Thanks for that, wiki (it’s even funnier, with a link defining the word “door”—”a hinged or otherwise movable barrier that allows ingress [entry] into and egress [exit] from an enclosure”). The article goes on:
William Murdoch, a Scottish inventor, installed a number of his own innovations in his house, built in Birmingham in 1817; one of these was a loud doorbell, that worked using a piped system of compressed air. A precursor to the electric doorbell, specifically a bell that could be rung at a distance via an electric wire, was invented by Joseph Henry around 1831. By the early 1900s, electric doorbells had become commonplace.
Before electrical doorbells, large houses and estates often had complicated mechanical systems to allow occupants of any room to pull a bell pull and ring a bell at a central bell panel in the staff quarters, to summon a servant.

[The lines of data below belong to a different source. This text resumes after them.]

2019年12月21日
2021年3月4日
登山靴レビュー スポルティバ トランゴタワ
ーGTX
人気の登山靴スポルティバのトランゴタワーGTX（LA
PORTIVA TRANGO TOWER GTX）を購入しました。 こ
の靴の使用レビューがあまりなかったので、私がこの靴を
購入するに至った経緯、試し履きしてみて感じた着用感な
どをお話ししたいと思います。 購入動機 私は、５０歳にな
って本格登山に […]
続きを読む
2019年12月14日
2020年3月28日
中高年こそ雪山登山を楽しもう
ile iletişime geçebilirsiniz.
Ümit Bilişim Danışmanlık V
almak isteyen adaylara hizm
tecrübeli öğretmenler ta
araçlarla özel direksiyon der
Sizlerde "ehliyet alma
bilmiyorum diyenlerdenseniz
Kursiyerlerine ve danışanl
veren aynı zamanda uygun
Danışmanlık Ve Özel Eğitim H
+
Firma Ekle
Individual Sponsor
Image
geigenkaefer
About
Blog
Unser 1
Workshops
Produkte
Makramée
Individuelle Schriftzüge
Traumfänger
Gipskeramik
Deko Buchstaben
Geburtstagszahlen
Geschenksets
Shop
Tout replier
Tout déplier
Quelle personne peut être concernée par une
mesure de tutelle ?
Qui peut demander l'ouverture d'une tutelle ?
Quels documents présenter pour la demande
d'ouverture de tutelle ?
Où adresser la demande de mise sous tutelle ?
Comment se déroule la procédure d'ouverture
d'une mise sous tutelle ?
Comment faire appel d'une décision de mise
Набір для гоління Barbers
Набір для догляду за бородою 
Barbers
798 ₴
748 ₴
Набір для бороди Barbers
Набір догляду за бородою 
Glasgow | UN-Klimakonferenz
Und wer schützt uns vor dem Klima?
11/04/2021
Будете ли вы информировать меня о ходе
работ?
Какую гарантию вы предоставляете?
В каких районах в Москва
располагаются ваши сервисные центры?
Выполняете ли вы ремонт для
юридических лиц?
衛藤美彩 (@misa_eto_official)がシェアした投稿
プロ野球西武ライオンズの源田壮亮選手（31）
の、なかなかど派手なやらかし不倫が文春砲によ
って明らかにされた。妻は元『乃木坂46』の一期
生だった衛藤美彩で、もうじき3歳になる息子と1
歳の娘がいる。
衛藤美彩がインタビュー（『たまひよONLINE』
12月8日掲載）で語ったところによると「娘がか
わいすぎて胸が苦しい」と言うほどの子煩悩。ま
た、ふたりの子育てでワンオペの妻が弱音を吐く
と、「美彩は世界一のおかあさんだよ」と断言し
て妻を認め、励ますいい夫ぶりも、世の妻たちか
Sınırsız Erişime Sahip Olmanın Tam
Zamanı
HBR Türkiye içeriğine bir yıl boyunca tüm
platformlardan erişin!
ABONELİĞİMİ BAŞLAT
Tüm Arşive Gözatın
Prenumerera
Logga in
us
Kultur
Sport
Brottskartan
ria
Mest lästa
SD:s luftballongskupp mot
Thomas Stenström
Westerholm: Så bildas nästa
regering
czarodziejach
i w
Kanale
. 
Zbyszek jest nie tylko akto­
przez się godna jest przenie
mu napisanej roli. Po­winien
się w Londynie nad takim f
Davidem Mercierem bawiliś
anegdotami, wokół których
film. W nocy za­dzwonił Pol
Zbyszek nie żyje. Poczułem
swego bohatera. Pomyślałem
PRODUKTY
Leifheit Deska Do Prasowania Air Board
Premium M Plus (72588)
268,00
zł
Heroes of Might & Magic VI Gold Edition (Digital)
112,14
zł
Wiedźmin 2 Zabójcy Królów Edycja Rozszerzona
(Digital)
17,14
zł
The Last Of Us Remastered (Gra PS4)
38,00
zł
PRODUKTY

Note the operative word there (cf. All things bright and beautiful).
bell pulls may be used to summon workers in homes of people who employ butlers, housemaids, nannies, or other domestic workers, [
who] and often have a tassel at the bottom.
English readers of a certain age may also associate the bell pull with Eeyore and Owl.
Of course, more artsy sounds have been developed. I’m reminded of Helen Rees’s fine aperçu “Doorbells play muzak when pressed”.
Indeed, you may recall that I rejoice in the sonorous Chinese surname of Zhong 鐘, “Bell”. Picture a domestic scene in Hubei in the 5th century BCE: whenever someone popped in for a chat with the Marquis Yi of Zeng over a pot of tea and a macaroon, a slave had to notify his master by striking the relevant bell of his immense set of bianzhong with a wooden mallet. Fortunately, of the sixty-four bells, only one is required to create the ding-dong, as each was ingeniously designed to sound two notes a third apart!!!